Sunday, 5 June 2011

Dumb and dumber: John Major talks bollocks about foreign aid

I was going to give blogging a miss today to concentrate on watching Nadal massacre Federer in the French Open Tennis Final and get stuck into Thomas Sowell’s superb book, A Conflict of Visions – but then I read an article by Sir John Major about foreign aid in the Sunday Telegraph, and a familiar red mist descended. I gave up expecting our politicians to display a grasp of basic logic decades ago. But the depth of confusion in this former Prime Minister’s article, and in the accompanying comments by the Telegraph’s Political Editor verge on the grotesque. 


Here’s how Major sets out his higgledy-piggledy stall: “Of course these are tough times at home. But there are even greater hardships being suffered by those who live in the kind of abject poverty few of us can ever imagine.”

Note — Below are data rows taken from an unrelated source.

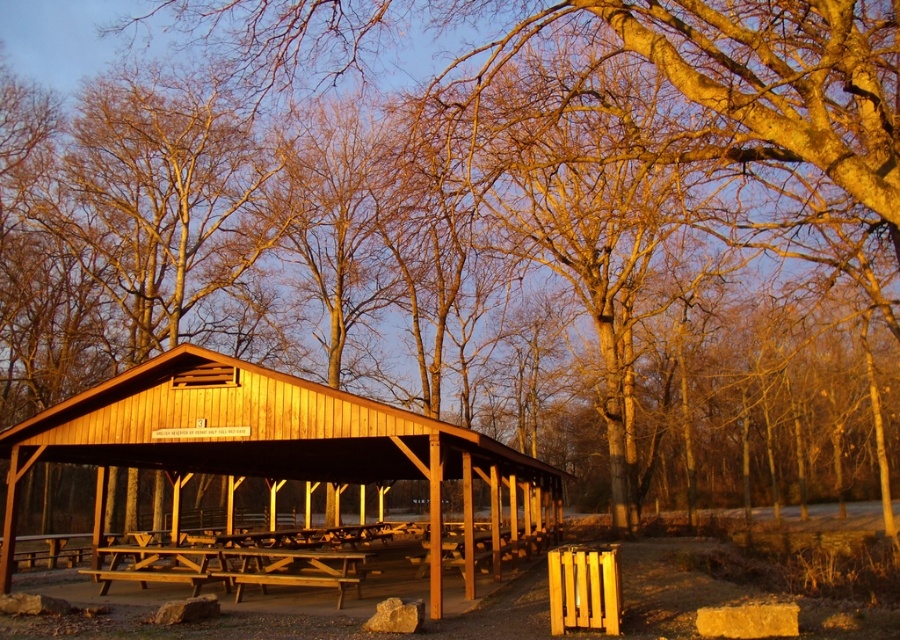 Question: Is wooden hut at center further to camera compared to wooden picnic table at center?

Choices:
 (A) no
 (B) yes

Answer: (A)

Question: From the image, what is the correct spatial relationship of wooden hut at center in relation to wooden picnic table at center?

Choices:
 (A) right
 (B) left

Answer: (A)

Question: Where is wooden hut at center located in relation to wooden picnic table at center in the image?

Choices:
 (A) left
 (B) right

Answer: (B)

Question: Among these objects, which one is nearest to the camera?

Choices:
 (A) wooden hut at center
 (B) wooden picnic table at center

Answer: (A) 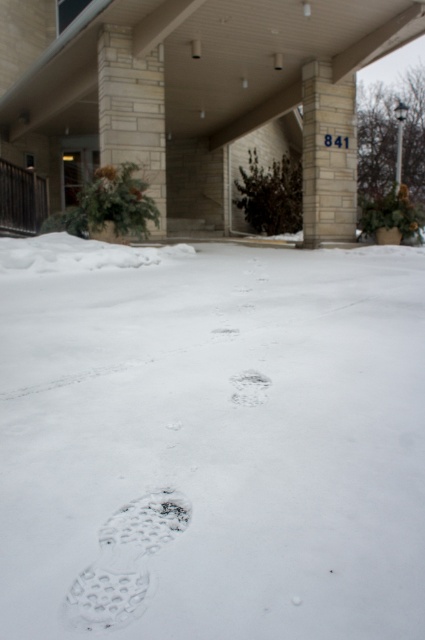 You are standing at the entrance of the building and want to determine which of the two points, point (x=399, y=531) or point (x=170, y=522), is closer to you. Based on the scene description, which point is nearer?

Point (x=399, y=531) is closer to the viewer than point (x=170, y=522). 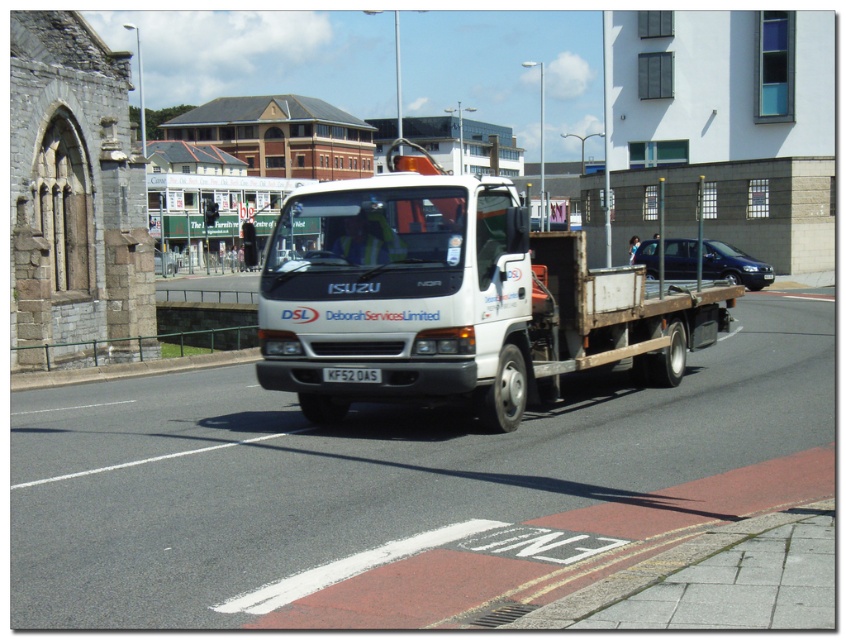 Question: Is white matte truck at center further to the viewer compared to white plastic license plate at center?

Choices:
 (A) yes
 (B) no

Answer: (B)

Question: Is white matte truck at center smaller than white plastic license plate at center?

Choices:
 (A) yes
 (B) no

Answer: (B)

Question: Which point is closer to the camera taking this photo?

Choices:
 (A) (330, 376)
 (B) (371, 275)

Answer: (B)

Question: Does dark blue metallic van at center appear under white plastic license plate at center?

Choices:
 (A) yes
 (B) no

Answer: (B)

Question: Which point is farther from the camera taking this photo?

Choices:
 (A) (684, 268)
 (B) (350, 369)
 (C) (501, 186)

Answer: (A)

Question: Among these points, which one is farthest from the camera?

Choices:
 (A) (332, 209)
 (B) (728, 273)
 (C) (367, 378)

Answer: (B) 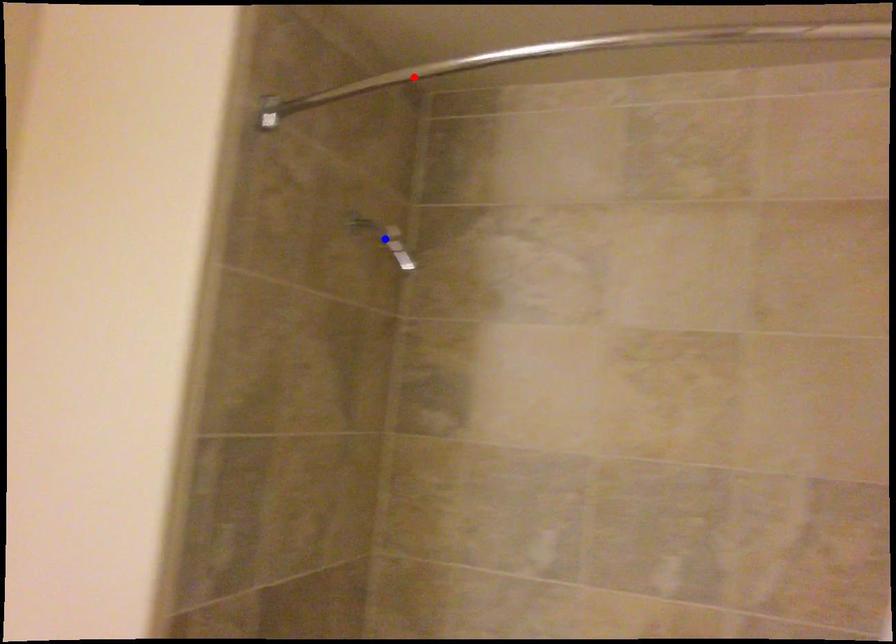 Question: Two points are marked on the image. Which point is closer to the camera?

Choices:
 (A) Blue point is closer.
 (B) Red point is closer.

Answer: (B) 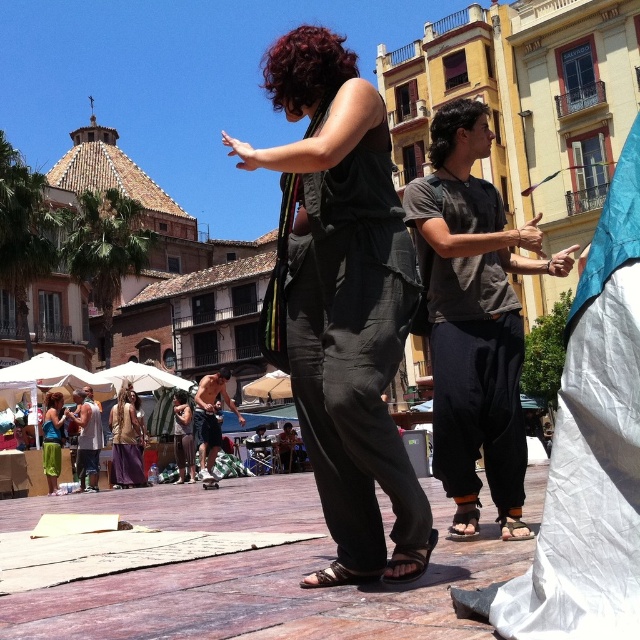 You are organizing a group photo and need to arrange the matte black jumpsuit at center and gray tank top at lower left side by side. Which person should stand on the left to avoid overcrowding the frame?

The matte black jumpsuit at center should stand on the left because it is wider than the gray tank top at lower left, so placing the wider one first will prevent the frame from being too crowded on the right side.

You are a photographer setting up a wide shot of the scene. The dark gray cotton shirt at center and the green fabric skirt at lower left are both in your frame. Based on their sizes in the image, which object would require more space in the composition?

The dark gray cotton shirt at center might require more space in the composition since it might be wider than the green fabric skirt at lower left according to the description. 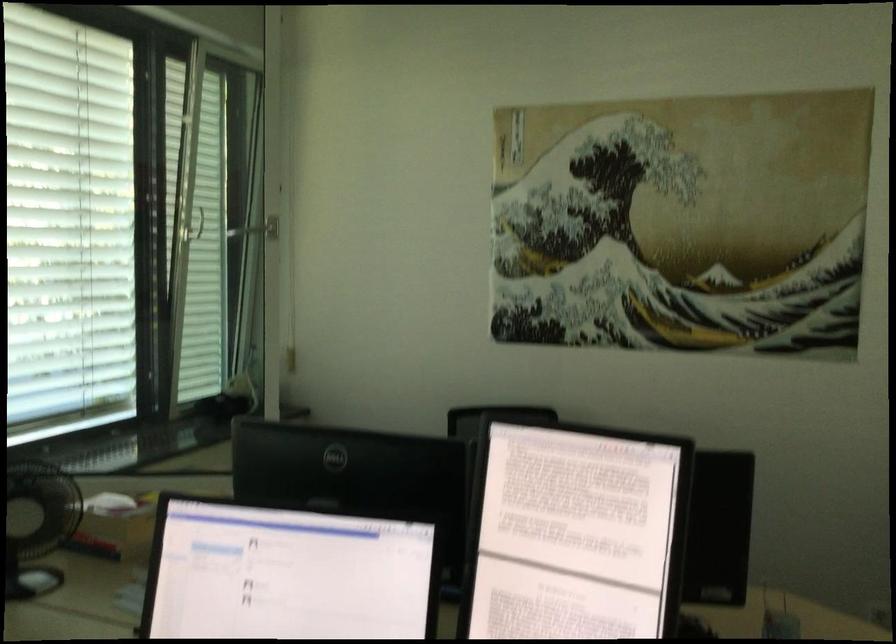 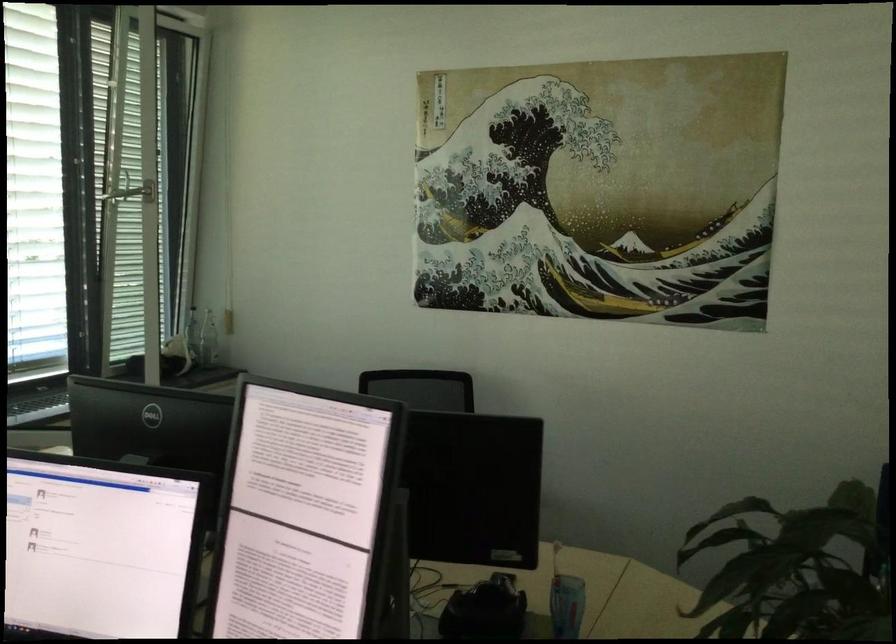 Where in the second image is the point corresponding to (240,366) from the first image?

(192, 334) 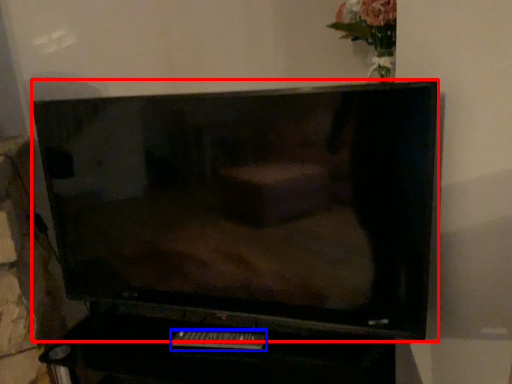 Question: Which point is closer to the camera, television (highlighted by a red box) or remote (highlighted by a blue box)?

Choices:
 (A) television
 (B) remote

Answer: (A) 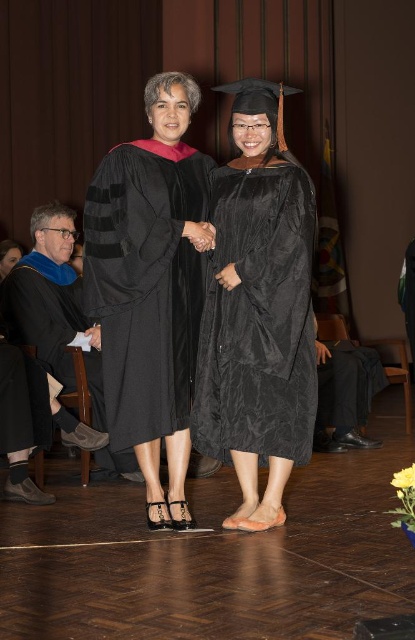 Question: Among these objects, which one is farthest from the camera?

Choices:
 (A) matte black robe at left
 (B) matte black gown at center
 (C) matte black graduation gown at center

Answer: (A)

Question: Estimate the real-world distances between objects in this image. Which object is farther from the matte black robe at left?

Choices:
 (A) matte black graduation gown at center
 (B) matte black gown at center

Answer: (A)

Question: Is matte black gown at center below matte black robe at left?

Choices:
 (A) yes
 (B) no

Answer: (B)

Question: Which point is closer to the camera?

Choices:
 (A) matte black robe at left
 (B) matte black graduation gown at center
 (C) matte black gown at center

Answer: (B)

Question: Can you confirm if matte black graduation gown at center is thinner than matte black gown at center?

Choices:
 (A) no
 (B) yes

Answer: (B)

Question: Does matte black graduation gown at center appear under matte black robe at left?

Choices:
 (A) no
 (B) yes

Answer: (A) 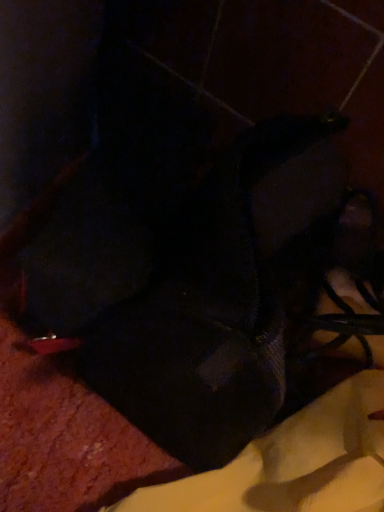 At what (x,y) coordinates should I click in order to perform the action: click on white soft fabric at center. Please return your answer as a coordinate pair (x, y). Image resolution: width=384 pixels, height=512 pixels. Looking at the image, I should click on (293, 463).

Describe the element at coordinates (293, 463) in the screenshot. The width and height of the screenshot is (384, 512). I see `white soft fabric at center` at that location.

At what (x,y) coordinates should I click in order to perform the action: click on white soft fabric at center. Please return your answer as a coordinate pair (x, y). Looking at the image, I should click on (293, 463). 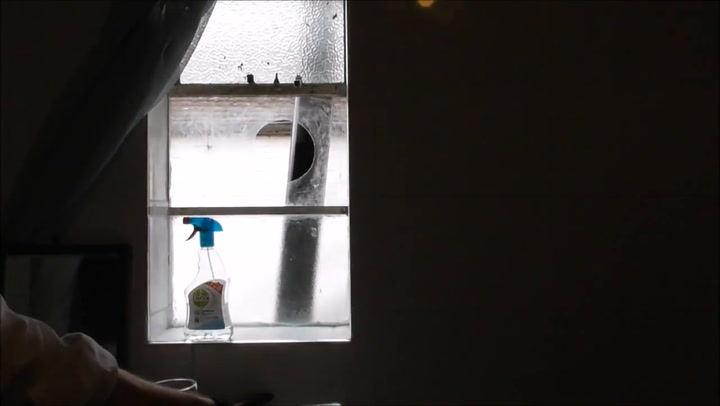 You are a GUI agent. You are given a task and a screenshot of the screen. Output one action in this format:
    pyautogui.click(x=<x>, y=<y>)
    Task: Click on the frosted translucent glass
    Image resolution: width=720 pixels, height=406 pixels.
    Given the screenshot: What is the action you would take?
    pyautogui.click(x=286, y=45) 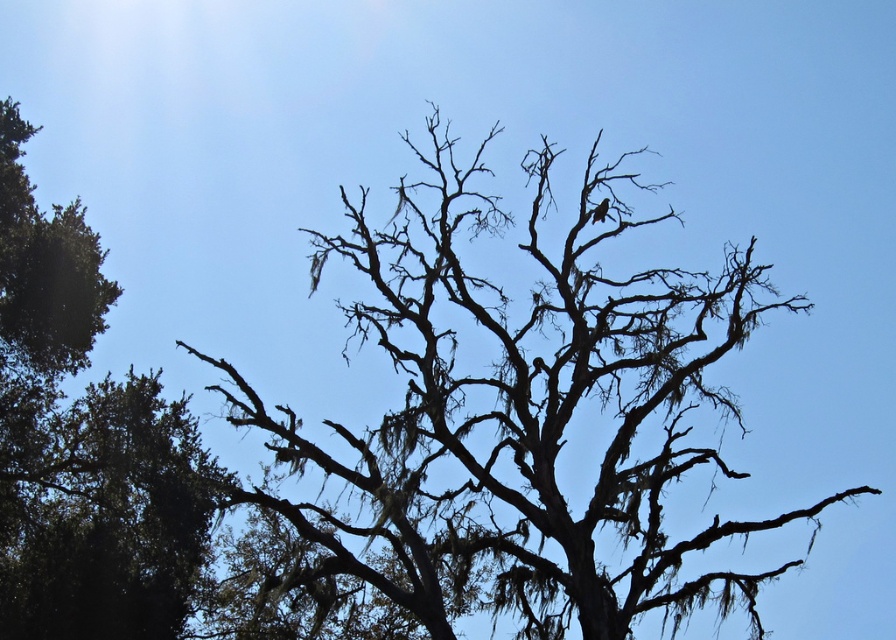 Can you confirm if silhouette bark tree at center is taller than green leafy tree at left?

Correct, silhouette bark tree at center is much taller as green leafy tree at left.

Does silhouette bark tree at center appear over green leafy tree at left?

No, silhouette bark tree at center is not above green leafy tree at left.

Between point (636, 520) and point (183, 400), which one is positioned in front?

Point (636, 520) is in front.

Identify the location of silhouette bark tree at center. (521, 416). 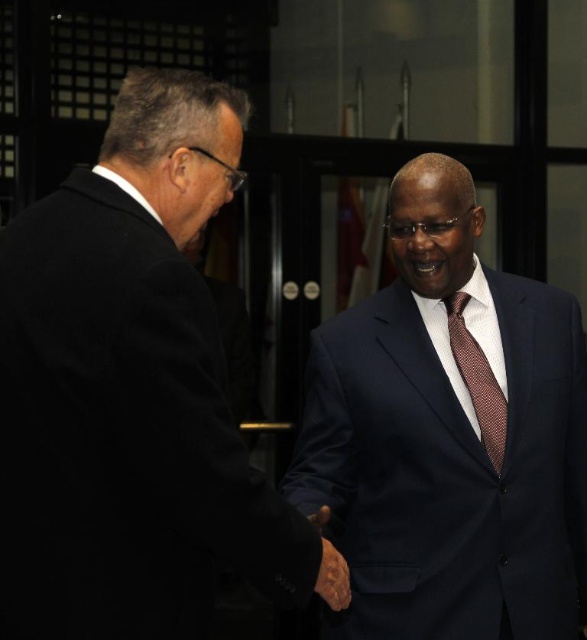 Which is above, navy blue suit at center or brown dotted tie at center?

Positioned higher is brown dotted tie at center.

Between navy blue suit at center and brown dotted tie at center, which one has more height?

Standing taller between the two is navy blue suit at center.

Is point (468, 412) less distant than point (488, 397)?

Yes, point (468, 412) is in front of point (488, 397).

Image resolution: width=587 pixels, height=640 pixels. In order to click on navy blue suit at center in this screenshot , I will do `click(450, 435)`.

Who is positioned more to the left, black suit at left or brown dotted tie at center?

black suit at left

Is point (18, 637) behind point (484, 390)?

No, it is not.

Identify the location of black suit at left. This screenshot has width=587, height=640. (133, 392).

The height and width of the screenshot is (640, 587). What do you see at coordinates (133, 392) in the screenshot?
I see `black suit at left` at bounding box center [133, 392].

Between point (63, 342) and point (376, 596), which one is positioned behind?

Point (376, 596)

Who is more distant from viewer, (x=193, y=502) or (x=409, y=442)?

The point (x=409, y=442) is behind.

Where is `black suit at left`? black suit at left is located at coordinates (133, 392).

I give money to the British government so that it will protect my interests. In the event that I start worrying about poor people in foreign countries – whose suffering I didn’t cause or contribute to in any way - I can donate my money via my church or a host of aid organisations. I don’t need Sir John Major to tell me  that suffering exists in the world, and I don’t need my government spending my taxes to alleviate that suffering without asking me whether that’s how I would like it spent.

Here’s another chunk of what passes for John Major’s “thinking”:

“The UK is still, of course, one of the wealthiest economies in the world. Let me put this into context: there are around four million children in primary schools in England – but, in developing countries, twice this number die every year before their fifth birthday.”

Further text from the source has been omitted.